You’re going about your day when a melody leaps out from the furthest recesses of your memory. You can’t remember any of its lyrics. You’re not even sure if it was from a song or a symphony. You try to pinpoint where you last heard the tune, figuring out if it was through a friend or in a film. Still, nothing.
A new Google feature might help you keep that tune from becoming a taunting din in your head. All you need to do is hum.
Dubbed ‘Hum to Search’, the feature is available in the latest version of the Google app. To use the feature, tap on the microphone icon and ask it to “search a song”.
You get 15 seconds to hum, whistle or even sing the song that comes to mind.
And don't worry, you don't need to have perfect pitch to make use of the feature.

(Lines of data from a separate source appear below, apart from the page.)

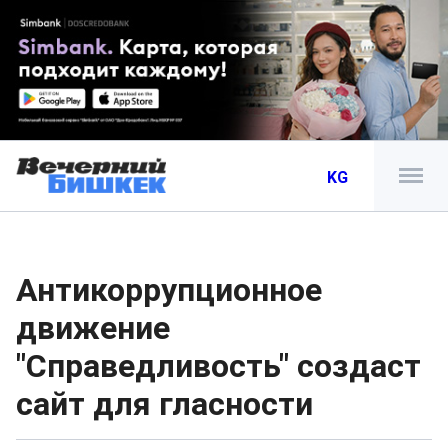
KG
Антикоррупционное
движение
"Справедливость" создаст
сайт для гласности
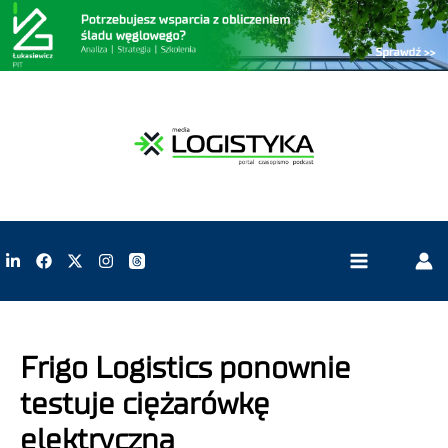
Frigo Logistics ponownie
testuje ciężarówkę
elektryczną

In fact, according to Google, even the tone-deaf can benefit from "Hum to Search".
“We’ll show you the most likely options based on the tune,” a post on Google’s official blog reads. “Then you can select the best match and explore information on the song and artist, view any accompanying music videos or listen to the song on your favourite music app, find the lyrics, read analysis and even check out other recordings of the song when available.”
The post explains that a song’s melody is like its fingerprint, with every track containing its own unique identity.
“We’ve built machine-learning models that can match your hum, whistle or singing to the right ‘fingerprint’.
“When you hum a melody, our machine-learning models transform the audio into a number-based sequence representing the song’s melody. Models are trained to identify songs based on a variety of sources, including humans singing, whistling or humming, as well as studio recordings.
“The algorithms also take away all the other details, like accompanying instruments and the voice’s timbre and tone. What we’re left with is the song’s number-based sequence, or the fingerprint.”
The feature is available in English on iOS and in more than 20 languages on Android. However, there are plans to “expand this to more languages in the future".